In a pre-game video, fans saw Auerbach holding one of the 16 championship trophies the Celtics won during his tenure - nine as a coach. But they haven't won another since 1986. And they don't appear to be close despite a recent influx of youth and athleticism.
Rivers said the Celtics have to trust themselves to take open shots and not depend on Pierce for scoring.
"I know guys, a lot of them haven't been in this position before," Rivers said, "but that's going to be what's going to make or break us down the stretch of games."
The stretch is exactly where the Hornets dominated.
Trailing 85-80, the Celtics cut the deficit to 85-84 with 2:31 left on a layup by Pierce and one free throw each by Szczerbiak and Jefferson. But Stojakovic hit a driving layup with 1:34 remaining.
He followed with a 20-foot jumper before Pierce made one of two free throws, cutting the lead to 89-85 with 37 seconds remaining.
"I want the ball in those situations," said Stojakovic, who had 11 points in his first game since being obtained from Indiana in the offseason. "I am still trying to figure out where to get my shots."
West's tip-in with 12 seconds remaining made it 91-85 to secure the victory.
Paul, whose 10 assists came in the first half, scored the Hornets' last 12 points of the third quarter as they took a 75-65 lead going into the fourth.
"In the second half he went from passing the ball to taking control and he went to the basket because he saw the way we were defending him," Boston's Ryan Gomes said.
Paul also saw the crowd cheering for the team Auerbach led for more than five decades.

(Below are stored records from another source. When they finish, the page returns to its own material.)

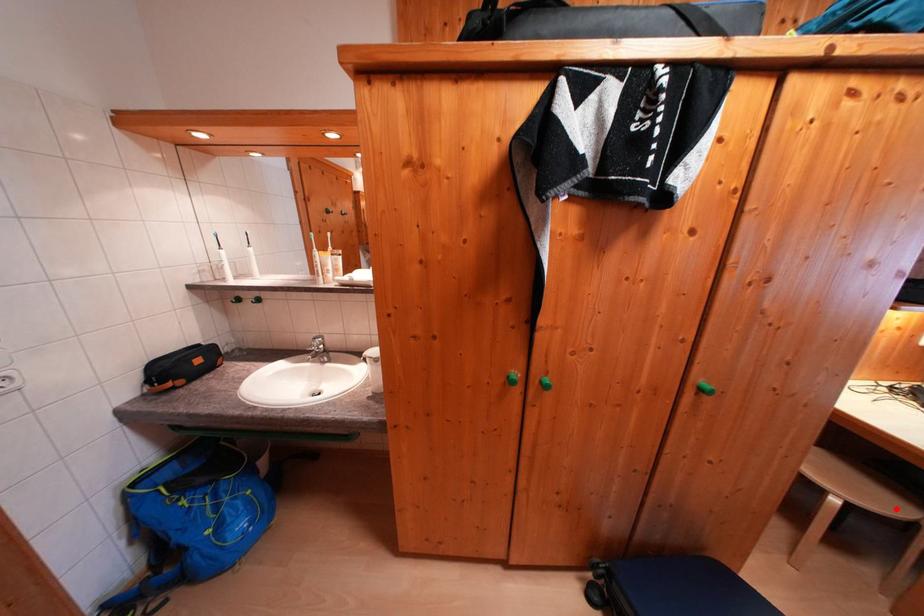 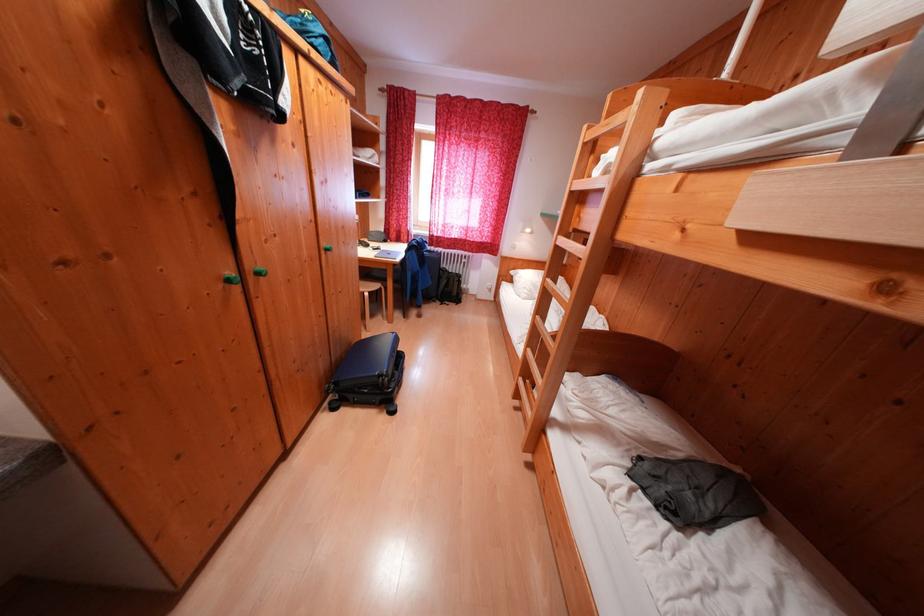 Where in the second image is the point corresponding to the highlighted location from the first image?

(383, 290) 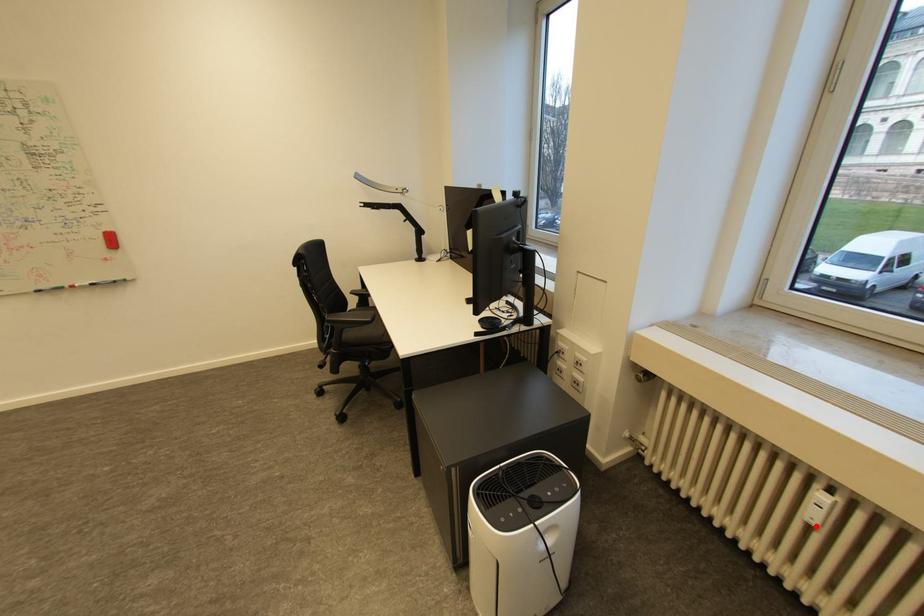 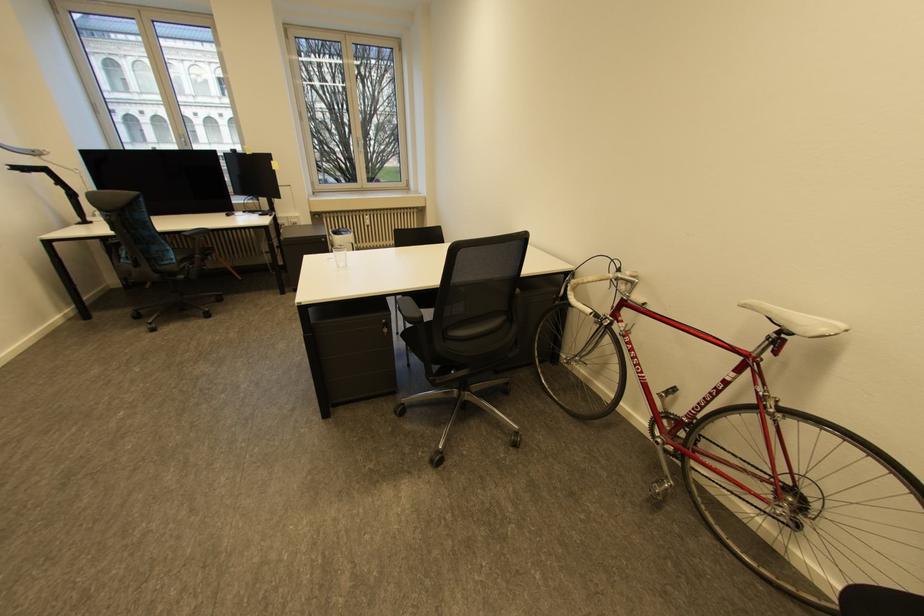 The point at the highlighted location is marked in the first image. Where is the corresponding point in the second image?

(374, 227) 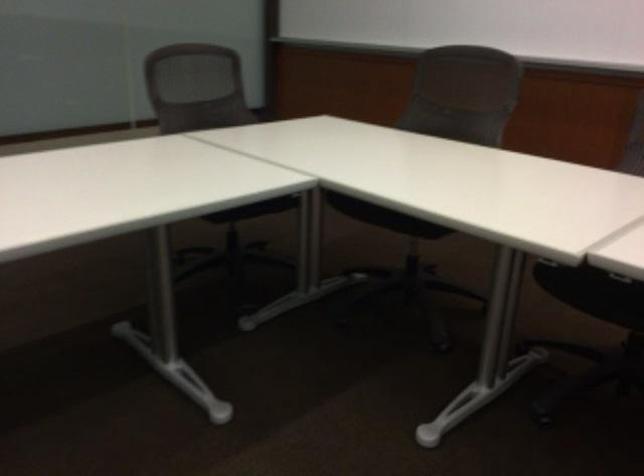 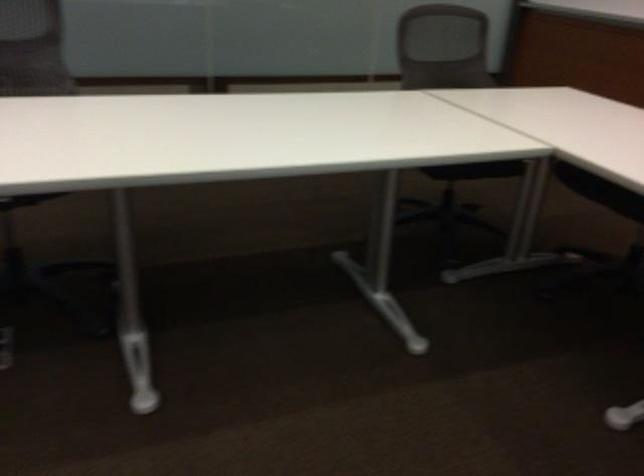 Question: In a continuous first-person perspective shot, in which direction is the camera moving?

Choices:
 (A) Left
 (B) Right
 (C) Forward
 (D) Backward

Answer: (D) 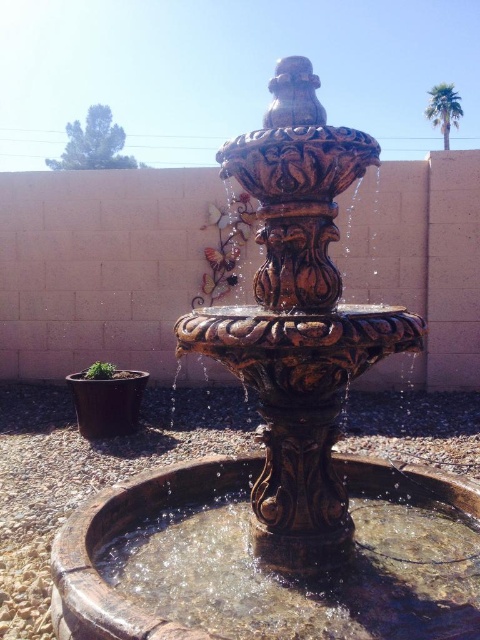 You are a gardener who wants to place a new potted plant between the clear glass water at center and the green leafy palm at upper right. Based on their widths, which object should you position closer to the potted plant to ensure it has enough space?

The clear glass water at center is wider than the green leafy palm at upper right, so you should place the potted plant closer to the green leafy palm at upper right to ensure enough space.

You are a gardener planning to trim the green leafy palm at upper right and the clear glass water at center. Which object requires a ladder to reach its top?

The green leafy palm at upper right requires a ladder to reach its top because it is taller than the clear glass water at center.

You are standing in front of the fountain and want to take a photo of the clear glass water at center and the green leafy palm at upper right. Which object will appear larger in the photo?

The clear glass water at center will appear larger in the photo because it is closer to the viewer than the green leafy palm at upper right. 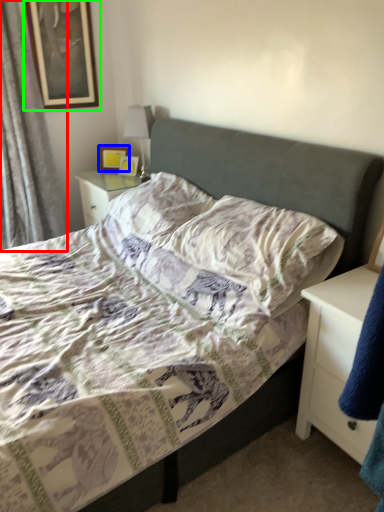 Question: Which object is positioned closest to curtain (highlighted by a red box)? Select from picture frame (highlighted by a blue box) and picture frame (highlighted by a green box).

Choices:
 (A) picture frame
 (B) picture frame

Answer: (B) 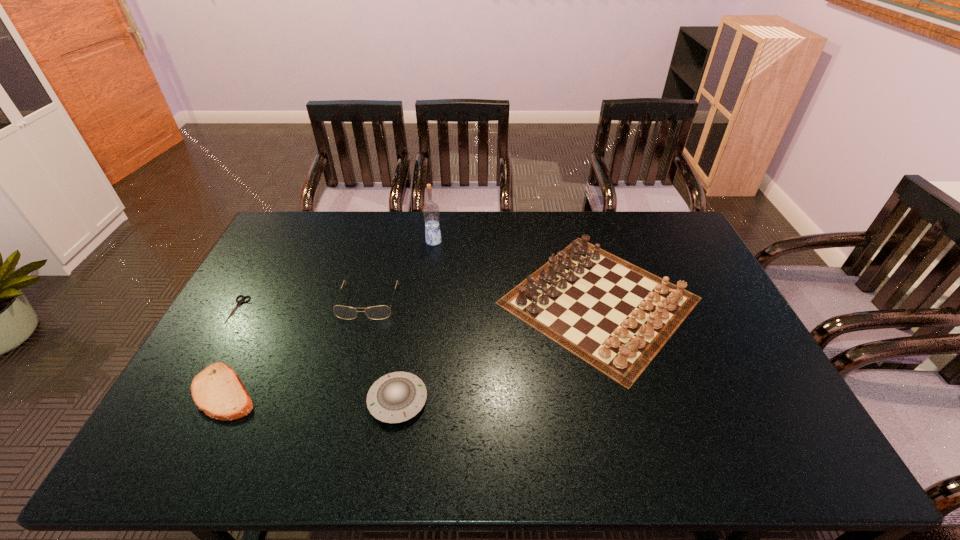 Image resolution: width=960 pixels, height=540 pixels. I want to click on the tallest object, so click(431, 212).

Where is `the rightmost object`? The image size is (960, 540). the rightmost object is located at coordinates (617, 319).

Identify the location of the fifth shortest object. This screenshot has height=540, width=960. (617, 319).

At what (x,y) coordinates should I click in order to perform the action: click on the third tallest object. Please return your answer as a coordinate pair (x, y). This screenshot has width=960, height=540. Looking at the image, I should click on (380, 312).

Image resolution: width=960 pixels, height=540 pixels. I want to click on saucer, so click(396, 397).

Where is `pita bread`? pita bread is located at coordinates (217, 390).

At what (x,y) coordinates should I click in order to perform the action: click on the shortest object. Please return your answer as a coordinate pair (x, y). The height and width of the screenshot is (540, 960). Looking at the image, I should click on (239, 302).

At what (x,y) coordinates should I click in order to perform the action: click on vacant area situated 0.160m on the right of the vodka. Please return your answer as a coordinate pair (x, y). The image size is (960, 540). Looking at the image, I should click on (485, 241).

Identify the location of vacant region located 0.110m on the front of the chessboard. (636, 428).

You are a GUI agent. You are given a task and a screenshot of the screen. Output one action in this format:
    pyautogui.click(x=<x>, y=<y>)
    Task: Click on the vacant area situated on the front-facing side of the third tallest object
    
    Given the screenshot: What is the action you would take?
    pyautogui.click(x=353, y=358) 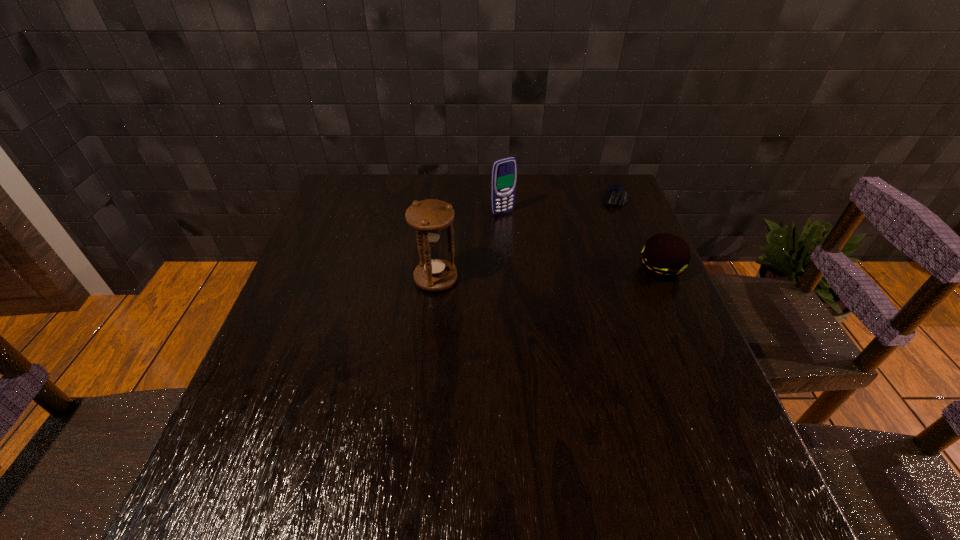 Where is `free space on the desktop that is between the leftmost object and the third tallest object and is positioned on the front-facing side of the second farthest object`? The width and height of the screenshot is (960, 540). free space on the desktop that is between the leftmost object and the third tallest object and is positioned on the front-facing side of the second farthest object is located at coordinates (x=559, y=274).

The image size is (960, 540). Identify the location of free space on the desktop that is between the tallest object and the patty and is positioned on the button side of the farthest object. (579, 273). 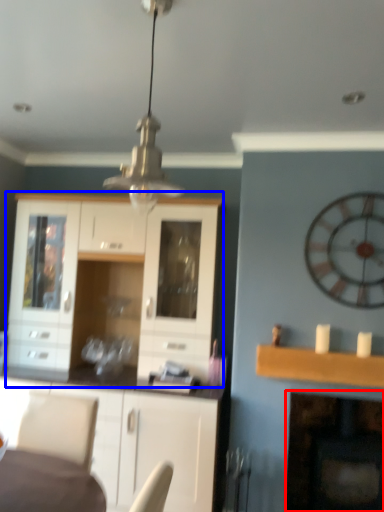 Question: Which object is closer to the camera taking this photo, fireplace (highlighted by a red box) or cabinetry (highlighted by a blue box)?

Choices:
 (A) fireplace
 (B) cabinetry

Answer: (B) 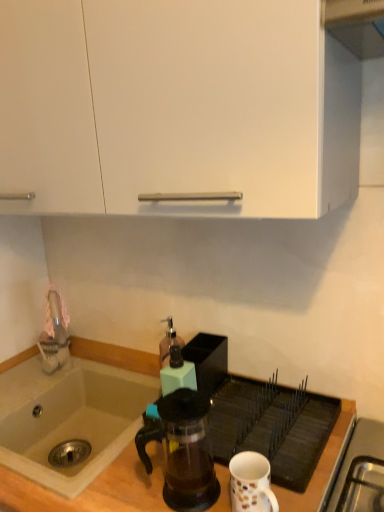 The height and width of the screenshot is (512, 384). I want to click on vacant space in front of matte plastic soap dispenser at center, the 2th kitchen appliance in the back-to-front sequence, so click(201, 444). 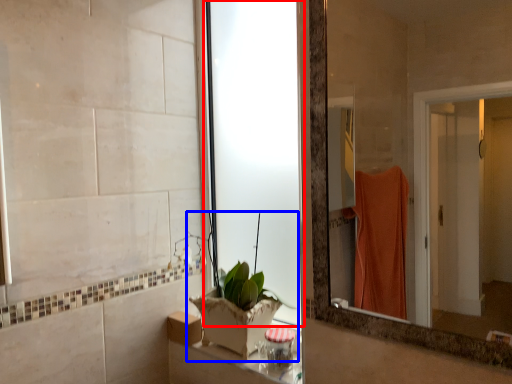 Question: Which object appears closest to the camera in this image, glass door (highlighted by a red box) or houseplant (highlighted by a blue box)?

Choices:
 (A) glass door
 (B) houseplant

Answer: (B) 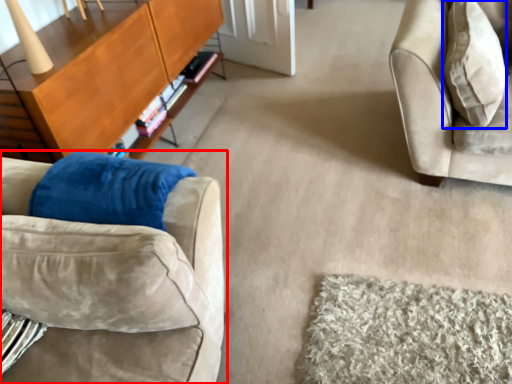 Question: Which object is closer to the camera taking this photo, studio couch (highlighted by a red box) or throw pillow (highlighted by a blue box)?

Choices:
 (A) studio couch
 (B) throw pillow

Answer: (A) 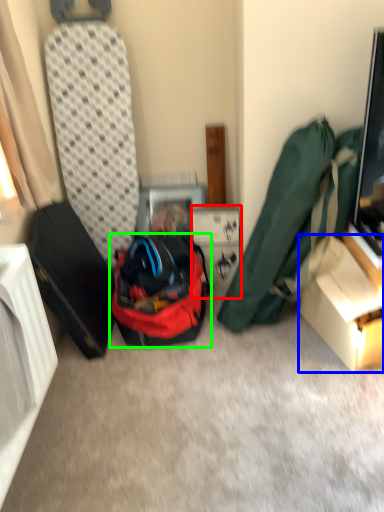 Question: Considering the real-world distances, which object is farthest from cardboard box (highlighted by a red box)? box (highlighted by a blue box) or backpack (highlighted by a green box)?

Choices:
 (A) box
 (B) backpack

Answer: (A) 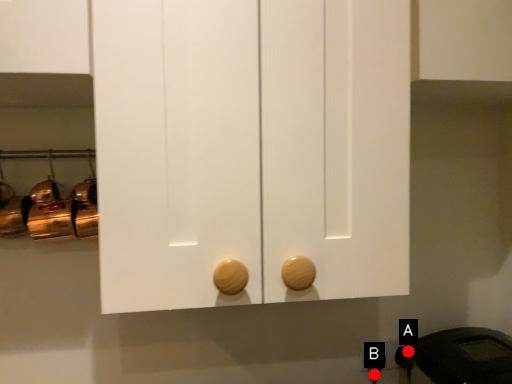 Question: Two points are circled on the image, labeled by A and B beside each circle. Which point is closer to the camera?

Choices:
 (A) A is closer
 (B) B is closer

Answer: (B) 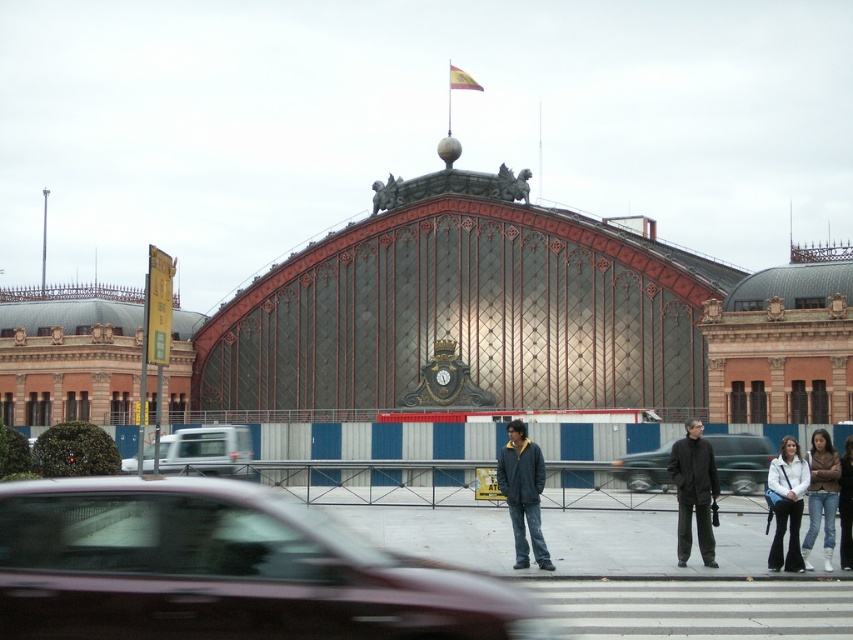 You are a photographer standing in front of the grand architectural structure described. You want to take a photo that includes both the metallic maroon sedan at center and the white leather jacket at lower right. Given their sizes, which object should you focus on to ensure both fit in the frame without cropping?

The metallic maroon sedan at center is larger than the white leather jacket at lower right, so you should focus on the metallic maroon sedan at center to ensure both objects fit in the frame without cropping.

You are standing at the entrance of the grand architectural structure and see a metallic maroon sedan at center and a white leather jacket at lower right. Which object is positioned to the left when facing the building?

The metallic maroon sedan at center is positioned to the left of the white leather jacket at lower right. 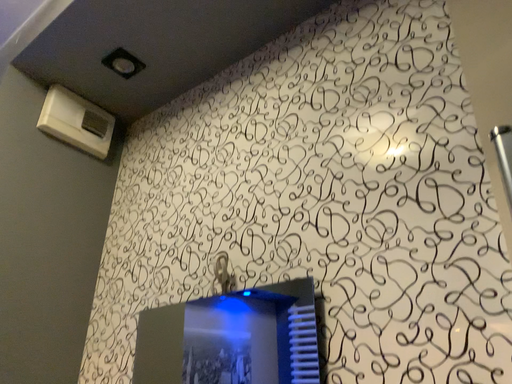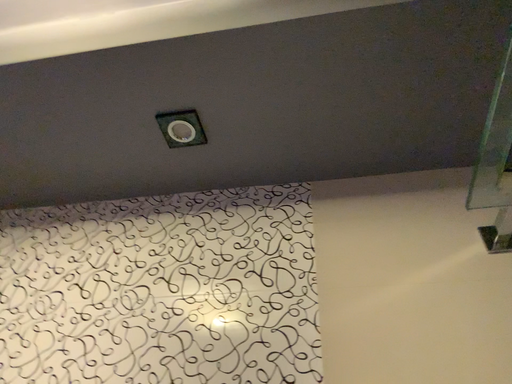 Question: How did the camera likely rotate when shooting the video?

Choices:
 (A) rotated downward
 (B) rotated upward

Answer: (B) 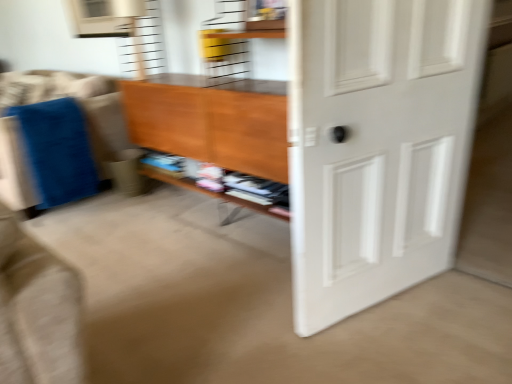 Question: Considering the positions of white matte door at right and wooden shelf at center in the image, is white matte door at right taller or shorter than wooden shelf at center?

Choices:
 (A) tall
 (B) short

Answer: (A)

Question: Is white matte door at right bigger or smaller than wooden shelf at center?

Choices:
 (A) big
 (B) small

Answer: (A)

Question: Does point (448, 132) appear closer or farther from the camera than point (278, 215)?

Choices:
 (A) farther
 (B) closer

Answer: (B)

Question: Considering the positions of wooden shelf at center and white matte door at right in the image, is wooden shelf at center wider or thinner than white matte door at right?

Choices:
 (A) thin
 (B) wide

Answer: (B)

Question: Would you say wooden shelf at center is to the left or to the right of white matte door at right in the picture?

Choices:
 (A) left
 (B) right

Answer: (A)

Question: From a real-world perspective, is wooden shelf at center above or below white matte door at right?

Choices:
 (A) above
 (B) below

Answer: (B)

Question: In the image, is wooden shelf at center positioned in front of or behind white matte door at right?

Choices:
 (A) front
 (B) behind

Answer: (B) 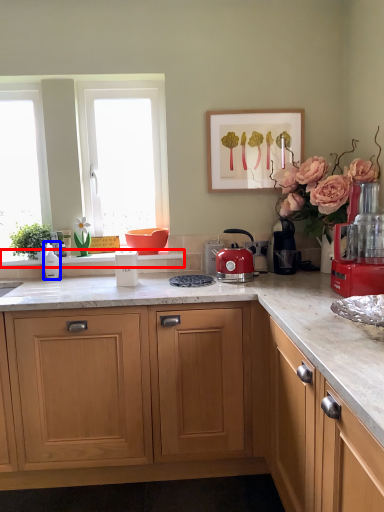 Question: Which object is closer to the camera taking this photo, window sill (highlighted by a red box) or kitchen appliance (highlighted by a blue box)?

Choices:
 (A) window sill
 (B) kitchen appliance

Answer: (B) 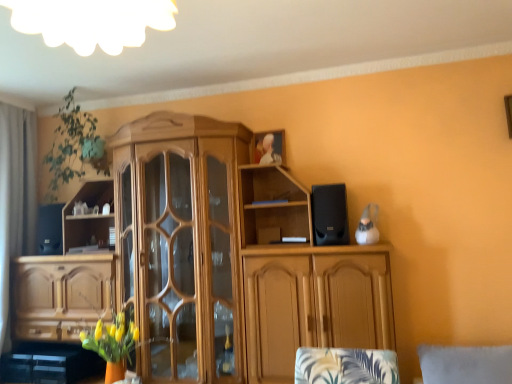 Describe the element at coordinates (329, 215) in the screenshot. I see `black matte speaker at upper right, the first speaker when ordered from front to back` at that location.

Locate an element on the screen. The image size is (512, 384). green leafy plant at upper left is located at coordinates (74, 147).

The height and width of the screenshot is (384, 512). What do you see at coordinates (49, 229) in the screenshot?
I see `black matte speaker at left, marked as the first speaker in a back-to-front arrangement` at bounding box center [49, 229].

The width and height of the screenshot is (512, 384). Identify the location of black matte speaker at upper right, the second speaker when ordered from left to right. (329, 215).

Could you tell me if wooden cabinet at center is turned towards green leafy plant at upper left?

No, wooden cabinet at center is not aimed at green leafy plant at upper left.

How much distance is there between wooden cabinet at center and green leafy plant at upper left?

→ They are 36.51 inches apart.

From a real-world perspective, is wooden cabinet at center on green leafy plant at upper left?

Actually, wooden cabinet at center is physically below green leafy plant at upper left in the real world.

Between wooden cabinet at center and green leafy plant at upper left, which one has smaller width?

Thinner between the two is green leafy plant at upper left.

From their relative heights in the image, would you say black matte speaker at upper right, arranged as the second speaker when viewed from the back, is taller or shorter than black matte speaker at left, which is counted as the first speaker, starting from the left?

Clearly, black matte speaker at upper right, arranged as the second speaker when viewed from the back, is taller compared to black matte speaker at left, which is counted as the first speaker, starting from the left.

Which object is more forward, black matte speaker at upper right, the first speaker when ordered from front to back, or black matte speaker at left, which is counted as the first speaker, starting from the left?

black matte speaker at upper right, the first speaker when ordered from front to back, is closer to the camera.

Which of these two, black matte speaker at upper right, arranged as the second speaker when viewed from the back, or black matte speaker at left, marked as the first speaker in a back-to-front arrangement, is thinner?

"We had to come and make the first punch," he said, "because with all the adrenaline, had they jumped on us early, we wouldn't have a chance.''
Notes: Referee Bill Spooner pulled his right hamstring with 9:14 left in the second quarter and didn't return, leaving Bennie Adams and Bill Kennedy to handle the game. ... Several fans chastised the Hornets for warming up during a halftime ceremony featuring former Celtics Tommy Heinsohn, Jo Jo White and M.L. Carr reminiscing about Auerbach. One shouted, "Stop shooting show some respect.'' The players then stopped shooting until the discussion ended. ... Red Sox slugger David Ortiz attended the game.